As Douglas Brinkley writes in Cronkite, legendary CBS News President Sig Mickelson negotiated the coverage and fought for Walter Cronkite as his network’s … what to call it? “Anchor-man” debuted in a CBS news release heralding 1952 election-night coverage. This was after Cronkite had defined the term during the conventions that nominated Adlai Stevenson and Dwight Eisenhower, at the same time altering the practice of politics. Brinkley quotes him from A Reporter’s Life: “Those 1952 conventions were not only the first but also the last time the American public would have an opportunity to see our neat political conclaves in pure, undiluted form. By 1956 the parties had begun to sanitize their proceedings.”
They had help: Cronkite’s. Brinkley also notes that Mickelson—a present-at-creation figure in television news—ran a “school” that summer for politicians eager to master the new medium, with Rep.

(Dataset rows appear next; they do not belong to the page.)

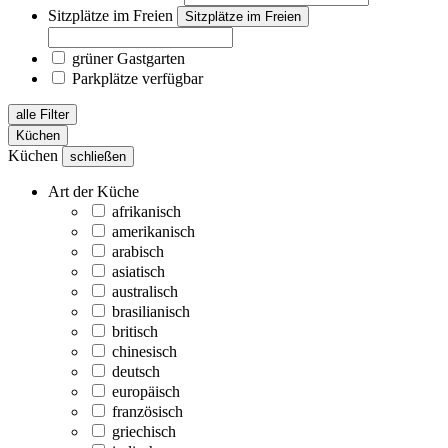
Sitzplätze im Freien
Sitzplätze im Freien
grüner Gastgarten
Parkplätze verfügbar
alle Filter
Küchen
Küchen
schließen
Art der Küche
afrikanisch
amerikanisch
arabisch
asiatisch
australisch
brasilianisch
britisch
chinesisch
deutsch
europäisch
französisch
griechisch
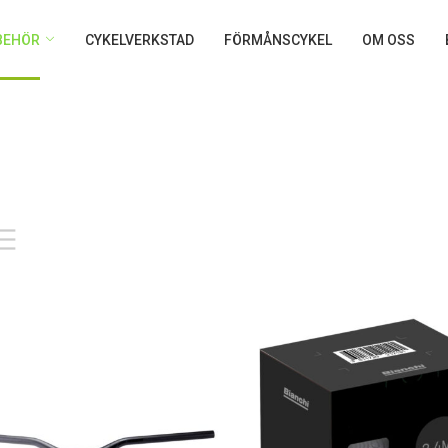
LBEHÖR
CYKELVERKSTAD
FÖRMÅNSCYKEL
OM OSS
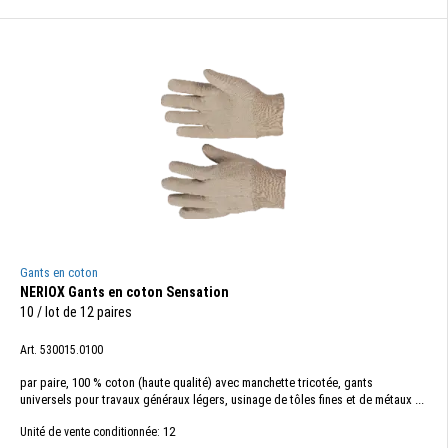
Gants en coton
NERIOX Gants en coton Sensation
10 / lot de 12 paires
Art. 530015.0100
par paire, 100 % coton (haute qualité) avec manchette tricotée, gants
universels pour travaux généraux légers, usinage de tôles fines et de métaux ...
12
Unité de vente conditionnée:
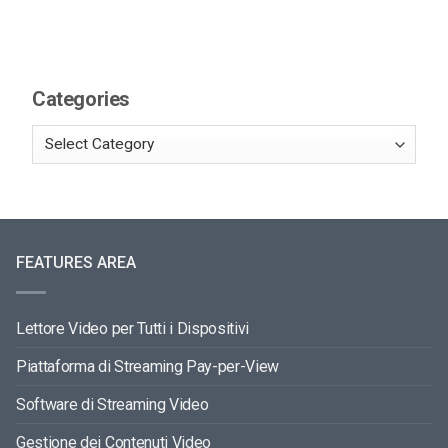
Categories
FEATURES AREA
Lettore Video per Tutti i Dispositivi
Piattaforma di Streaming Pay-per-View
Software di Streaming Video
Gestione dei Contenuti Video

John F. Kennedy among the pupils and Cronkite the teacher.
In Cronkite, Brinkley chronicles a tension in Cronkite’s character that colors the journalism his generation gave us, between the noble practice of “objective” journalism and the hollow performance of simulated “events.” The man who shepherded the nation through conventions, assassinations and moon landings also interviewed costumed historical figures for the “news” program You Are There.
This set Cronkite at odds with Edward R. Murrow, who found such shenanigans shameful. Murrow’s celebrity allowed him to crusade, but his star waned at CBS as Cronkite’s rose, and with it the notion that objectivity meant Take No Stands. Sure, Uncle Walter did, most famously over Vietnam, but that was a course correction in a lifetime of Supporting the American Way, from playing the rah-rah game in World War II to pumping the Space Race.
Without meaning to, Brinkley describes Cronkite as shallow, vain and compromised. The flawed anchorman, who died in 2009, was at heart decent, though, and his judgments were trustworthy, mostly. But what he set in motion in 1952 has made his brand of objectivity quaint and dangerous.